→ **Brief**:
The full data must be written out exactly, with every line included.

[[ Records shown open ]]

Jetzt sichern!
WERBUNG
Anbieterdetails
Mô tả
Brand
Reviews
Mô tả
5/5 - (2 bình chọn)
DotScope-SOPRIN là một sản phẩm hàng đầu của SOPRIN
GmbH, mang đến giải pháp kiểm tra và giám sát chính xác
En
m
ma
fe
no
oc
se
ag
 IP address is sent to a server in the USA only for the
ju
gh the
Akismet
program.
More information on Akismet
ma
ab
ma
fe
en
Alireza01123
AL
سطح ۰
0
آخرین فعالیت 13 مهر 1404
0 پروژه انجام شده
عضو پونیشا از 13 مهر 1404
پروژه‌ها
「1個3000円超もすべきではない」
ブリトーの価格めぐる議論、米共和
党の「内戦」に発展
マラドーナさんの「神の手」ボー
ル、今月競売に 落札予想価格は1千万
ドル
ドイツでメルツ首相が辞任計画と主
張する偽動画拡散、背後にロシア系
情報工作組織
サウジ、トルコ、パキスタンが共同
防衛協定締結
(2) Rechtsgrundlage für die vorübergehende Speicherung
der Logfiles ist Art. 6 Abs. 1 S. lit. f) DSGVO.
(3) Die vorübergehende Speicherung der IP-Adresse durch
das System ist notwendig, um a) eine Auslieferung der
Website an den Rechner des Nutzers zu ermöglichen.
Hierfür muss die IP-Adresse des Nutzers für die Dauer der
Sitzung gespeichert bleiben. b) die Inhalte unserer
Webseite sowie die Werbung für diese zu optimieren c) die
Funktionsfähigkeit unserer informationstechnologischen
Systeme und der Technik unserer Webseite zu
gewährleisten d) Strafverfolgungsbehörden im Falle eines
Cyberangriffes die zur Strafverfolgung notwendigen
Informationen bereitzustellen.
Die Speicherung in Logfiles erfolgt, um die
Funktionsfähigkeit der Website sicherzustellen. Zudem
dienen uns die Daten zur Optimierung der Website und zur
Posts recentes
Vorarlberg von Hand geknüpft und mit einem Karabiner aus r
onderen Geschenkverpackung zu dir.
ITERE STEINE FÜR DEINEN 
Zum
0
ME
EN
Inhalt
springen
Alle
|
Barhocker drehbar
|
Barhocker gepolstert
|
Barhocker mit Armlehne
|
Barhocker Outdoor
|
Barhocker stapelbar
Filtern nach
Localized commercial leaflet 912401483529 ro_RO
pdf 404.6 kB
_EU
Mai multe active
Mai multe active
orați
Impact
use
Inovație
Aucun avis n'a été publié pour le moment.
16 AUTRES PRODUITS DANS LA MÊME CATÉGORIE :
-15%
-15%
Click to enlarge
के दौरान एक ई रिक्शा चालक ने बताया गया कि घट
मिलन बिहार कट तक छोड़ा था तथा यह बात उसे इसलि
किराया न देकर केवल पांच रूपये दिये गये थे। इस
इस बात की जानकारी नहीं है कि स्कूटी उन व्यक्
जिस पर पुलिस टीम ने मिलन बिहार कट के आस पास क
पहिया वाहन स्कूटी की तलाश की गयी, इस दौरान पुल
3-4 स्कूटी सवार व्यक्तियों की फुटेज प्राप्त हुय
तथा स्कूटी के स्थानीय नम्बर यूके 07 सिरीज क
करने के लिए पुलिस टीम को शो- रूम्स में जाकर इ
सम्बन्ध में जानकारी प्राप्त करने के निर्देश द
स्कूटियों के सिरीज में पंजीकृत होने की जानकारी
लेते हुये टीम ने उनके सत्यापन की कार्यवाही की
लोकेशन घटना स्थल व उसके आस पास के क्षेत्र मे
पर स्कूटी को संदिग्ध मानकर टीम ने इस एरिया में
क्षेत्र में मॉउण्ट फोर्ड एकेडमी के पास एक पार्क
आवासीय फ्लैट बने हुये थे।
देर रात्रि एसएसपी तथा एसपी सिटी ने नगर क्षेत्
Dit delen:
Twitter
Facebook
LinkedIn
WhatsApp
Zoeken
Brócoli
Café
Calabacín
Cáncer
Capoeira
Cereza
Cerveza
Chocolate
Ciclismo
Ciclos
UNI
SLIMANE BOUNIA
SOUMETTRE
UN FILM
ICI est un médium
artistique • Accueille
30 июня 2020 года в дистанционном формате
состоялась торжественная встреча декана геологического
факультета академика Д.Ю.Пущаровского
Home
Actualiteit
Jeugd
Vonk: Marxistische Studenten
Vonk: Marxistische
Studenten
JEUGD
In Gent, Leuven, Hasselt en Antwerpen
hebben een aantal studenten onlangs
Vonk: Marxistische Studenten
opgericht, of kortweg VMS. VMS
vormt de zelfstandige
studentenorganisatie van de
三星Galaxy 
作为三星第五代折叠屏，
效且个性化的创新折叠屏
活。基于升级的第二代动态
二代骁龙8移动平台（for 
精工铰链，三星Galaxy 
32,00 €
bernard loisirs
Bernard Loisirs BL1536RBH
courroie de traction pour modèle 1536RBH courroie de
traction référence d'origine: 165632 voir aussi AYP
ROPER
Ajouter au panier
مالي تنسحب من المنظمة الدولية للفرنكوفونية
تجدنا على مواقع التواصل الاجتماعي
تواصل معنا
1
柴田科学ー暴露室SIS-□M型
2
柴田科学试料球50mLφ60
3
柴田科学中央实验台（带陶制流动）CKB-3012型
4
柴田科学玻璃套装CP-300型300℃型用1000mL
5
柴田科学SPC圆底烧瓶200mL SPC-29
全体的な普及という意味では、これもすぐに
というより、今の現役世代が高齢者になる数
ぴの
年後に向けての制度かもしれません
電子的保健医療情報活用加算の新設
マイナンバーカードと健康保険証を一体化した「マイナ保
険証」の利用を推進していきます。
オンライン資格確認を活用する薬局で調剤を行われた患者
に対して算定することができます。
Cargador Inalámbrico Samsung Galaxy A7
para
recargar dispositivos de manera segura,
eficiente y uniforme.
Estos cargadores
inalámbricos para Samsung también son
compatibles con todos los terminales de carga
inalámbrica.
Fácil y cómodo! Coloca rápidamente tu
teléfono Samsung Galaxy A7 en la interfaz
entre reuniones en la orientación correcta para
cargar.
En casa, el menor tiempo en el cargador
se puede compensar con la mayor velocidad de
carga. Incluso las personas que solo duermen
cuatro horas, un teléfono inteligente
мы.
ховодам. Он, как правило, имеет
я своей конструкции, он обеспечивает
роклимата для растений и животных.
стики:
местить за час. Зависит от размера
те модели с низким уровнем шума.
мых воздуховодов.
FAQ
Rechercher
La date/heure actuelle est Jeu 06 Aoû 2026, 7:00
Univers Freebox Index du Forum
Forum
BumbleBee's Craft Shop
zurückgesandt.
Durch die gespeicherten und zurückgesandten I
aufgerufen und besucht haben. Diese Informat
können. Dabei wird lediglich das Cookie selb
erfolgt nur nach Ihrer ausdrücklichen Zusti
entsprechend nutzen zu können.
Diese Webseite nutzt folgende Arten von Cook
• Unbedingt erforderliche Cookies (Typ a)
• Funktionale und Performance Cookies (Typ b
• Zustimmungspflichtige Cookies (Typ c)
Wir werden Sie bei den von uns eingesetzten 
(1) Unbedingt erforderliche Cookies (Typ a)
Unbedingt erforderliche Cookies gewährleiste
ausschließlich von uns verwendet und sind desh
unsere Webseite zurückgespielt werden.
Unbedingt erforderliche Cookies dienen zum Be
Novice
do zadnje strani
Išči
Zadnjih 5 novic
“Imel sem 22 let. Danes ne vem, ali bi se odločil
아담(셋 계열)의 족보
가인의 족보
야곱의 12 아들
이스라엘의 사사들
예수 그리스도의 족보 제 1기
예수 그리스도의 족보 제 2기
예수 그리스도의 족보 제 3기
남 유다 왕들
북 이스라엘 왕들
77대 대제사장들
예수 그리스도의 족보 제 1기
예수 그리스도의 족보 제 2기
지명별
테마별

[[ Records shown closed ]]

→ **Written response**:
Jetzt sichern!
WERBUNG
Anbieterdetails
Mô tả
Brand
Reviews
Mô tả
5/5 - (2 bình chọn)
DotScope-SOPRIN là một sản phẩm hàng đầu của SOPRIN
GmbH, mang đến giải pháp kiểm tra và giám sát chính xác
En
m
ma
fe
no
oc
se
ag
 IP address is sent to a server in the USA only for the
ju
gh the
Akismet
program.
More information on Akismet
ma
ab
ma
fe
en
Alireza01123
AL
سطح ۰
0
آخرین فعالیت 13 مهر 1404
0 پروژه انجام شده
عضو پونیشا از 13 مهر 1404
پروژه‌ها
「1個3000円超もすべきではない」
ブリトーの価格めぐる議論、米共和
党の「内戦」に発展
マラドーナさんの「神の手」ボー
ル、今月競売に 落札予想価格は1千万
ドル
ドイツでメルツ首相が辞任計画と主
張する偽動画拡散、背後にロシア系
情報工作組織
サウジ、トルコ、パキスタンが共同
防衛協定締結
(2) Rechtsgrundlage für die vorübergehende Speicherung
der Logfiles ist Art. 6 Abs. 1 S. lit. f) DSGVO.
(3) Die vorübergehende Speicherung der IP-Adresse durch
das System ist notwendig, um a) eine Auslieferung der
Website an den Rechner des Nutzers zu ermöglichen.
Hierfür muss die IP-Adresse des Nutzers für die Dauer der
Sitzung gespeichert bleiben. b) die Inhalte unserer
Webseite sowie die Werbung für diese zu optimieren c) die
Funktionsfähigkeit unserer informationstechnologischen
Systeme und der Technik unserer Webseite zu
gewährleisten d) Strafverfolgungsbehörden im Falle eines
Cyberangriffes die zur Strafverfolgung notwendigen
Informationen bereitzustellen.
Die Speicherung in Logfiles erfolgt, um die
Funktionsfähigkeit der Website sicherzustellen. Zudem
dienen uns die Daten zur Optimierung der Website und zur
Posts recentes
Vorarlberg von Hand geknüpft und mit einem Karabiner aus r
onderen Geschenkverpackung zu dir.
ITERE STEINE FÜR DEINEN 
Zum
0
ME
EN
Inhalt
springen
Alle
|
Barhocker drehbar
|
Barhocker gepolstert
|
Barhocker mit Armlehne
|
Barhocker Outdoor
|
Barhocker stapelbar
Filtern nach
Localized commercial leaflet 912401483529 ro_RO
pdf 404.6 kB
_EU
Mai multe active
Mai multe active
orați
Impact
use
Inovație
Aucun avis n'a été publié pour le moment.
16 AUTRES PRODUITS DANS LA MÊME CATÉGORIE :
-15%
-15%
Click to enlarge
के दौरान एक ई रिक्शा चालक ने बताया गया कि घट
मिलन बिहार कट तक छोड़ा था तथा यह बात उसे इसलि
किराया न देकर केवल पांच रूपये दिये गये थे। इस
इस बात की जानकारी नहीं है कि स्कूटी उन व्यक्
जिस पर पुलिस टीम ने मिलन बिहार कट के आस पास क
पहिया वाहन स्कूटी की तलाश की गयी, इस दौरान पुल
3-4 स्कूटी सवार व्यक्तियों की फुटेज प्राप्त हुय
तथा स्कूटी के स्थानीय नम्बर यूके 07 सिरीज क
करने के लिए पुलिस टीम को शो- रूम्स में जाकर इ
सम्बन्ध में जानकारी प्राप्त करने के निर्देश द
स्कूटियों के सिरीज में पंजीकृत होने की जानकारी
लेते हुये टीम ने उनके सत्यापन की कार्यवाही की
लोकेशन घटना स्थल व उसके आस पास के क्षेत्र मे
पर स्कूटी को संदिग्ध मानकर टीम ने इस एरिया में
क्षेत्र में मॉउण्ट फोर्ड एकेडमी के पास एक पार्क
आवासीय फ्लैट बने हुये थे।
देर रात्रि एसएसपी तथा एसपी सिटी ने नगर क्षेत्
Dit delen:
Twitter
Facebook
LinkedIn
WhatsApp
Zoeken
Brócoli
Café
Calabacín
Cáncer
Capoeira
Cereza
Cerveza
Chocolate
Ciclismo
Ciclos
UNI
SLIMANE BOUNIA
SOUMETTRE
UN FILM
ICI est un médium
artistique • Accueille
30 июня 2020 года в дистанционном формате
состоялась торжественная встреча декана геологического
факультета академика Д.Ю.Пущаровского
Home
Actualiteit
Jeugd
Vonk: Marxistische Studenten
Vonk: Marxistische
Studenten
JEUGD
In Gent, Leuven, Hasselt en Antwerpen
hebben een aantal studenten onlangs
Vonk: Marxistische Studenten
opgericht, of kortweg VMS. VMS
vormt de zelfstandige
studentenorganisatie van de
三星Galaxy 
作为三星第五代折叠屏，
效且个性化的创新折叠屏
活。基于升级的第二代动态
二代骁龙8移动平台（for 
精工铰链，三星Galaxy 
32,00 €
bernard loisirs
Bernard Loisirs BL1536RBH
courroie de traction pour modèle 1536RBH courroie de
traction référence d'origine: 165632 voir aussi AYP
ROPER
Ajouter au panier
مالي تنسحب من المنظمة الدولية للفرنكوفونية
تجدنا على مواقع التواصل الاجتماعي
تواصل معنا
1
柴田科学ー暴露室SIS-□M型
2
柴田科学试料球50mLφ60
3
柴田科学中央实验台（带陶制流动）CKB-3012型
4
柴田科学玻璃套装CP-300型300℃型用1000mL
5
柴田科学SPC圆底烧瓶200mL SPC-29
全体的な普及という意味では、これもすぐに
というより、今の現役世代が高齢者になる数
ぴの
年後に向けての制度かもしれません
電子的保健医療情報活用加算の新設
マイナンバーカードと健康保険証を一体化した「マイナ保
険証」の利用を推進していきます。
オンライン資格確認を活用する薬局で調剤を行われた患者
に対して算定することができます。
Cargador Inalámbrico Samsung Galaxy A7
para
recargar dispositivos de manera segura,
eficiente y uniforme.
Estos cargadores
inalámbricos para Samsung también son
compatibles con todos los terminales de carga
inalámbrica.
Fácil y cómodo! Coloca rápidamente tu
teléfono Samsung Galaxy A7 en la interfaz
entre reuniones en la orientación correcta para
cargar.
En casa, el menor tiempo en el cargador
se puede compensar con la mayor velocidad de
carga. Incluso las personas que solo duermen
cuatro horas, un teléfono inteligente
мы.
ховодам. Он, как правило, имеет
я своей конструкции, он обеспечивает
роклимата для растений и животных.
стики:
местить за час. Зависит от размера
те модели с низким уровнем шума.
мых воздуховодов.
FAQ
Rechercher
La date/heure actuelle est Jeu 06 Aoû 2026, 7:00
Univers Freebox Index du Forum
Forum
BumbleBee's Craft Shop
zurückgesandt.
Durch die gespeicherten und zurückgesandten I
aufgerufen und besucht haben. Diese Informat
können. Dabei wird lediglich das Cookie selb
erfolgt nur nach Ihrer ausdrücklichen Zusti
entsprechend nutzen zu können.
Diese Webseite nutzt folgende Arten von Cook
• Unbedingt erforderliche Cookies (Typ a)
• Funktionale und Performance Cookies (Typ b
• Zustimmungspflichtige Cookies (Typ c)
Wir werden Sie bei den von uns eingesetzten 
(1) Unbedingt erforderliche Cookies (Typ a)
Unbedingt erforderliche Cookies gewährleiste
ausschließlich von uns verwendet und sind desh
unsere Webseite zurückgespielt werden.
Unbedingt erforderliche Cookies dienen zum Be
Novice
do zadnje strani
Išči
Zadnjih 5 novic
“Imel sem 22 let. Danes ne vem, ali bi se odločil
아담(셋 계열)의 족보
가인의 족보
야곱의 12 아들
이스라엘의 사사들
예수 그리스도의 족보 제 1기
예수 그리스도의 족보 제 2기
예수 그리스도의 족보 제 3기
남 유다 왕들
북 이스라엘 왕들
77대 대제사장들
예수 그리스도의 족보 제 1기
예수 그리스도의 족보 제 2기
지명별
테마별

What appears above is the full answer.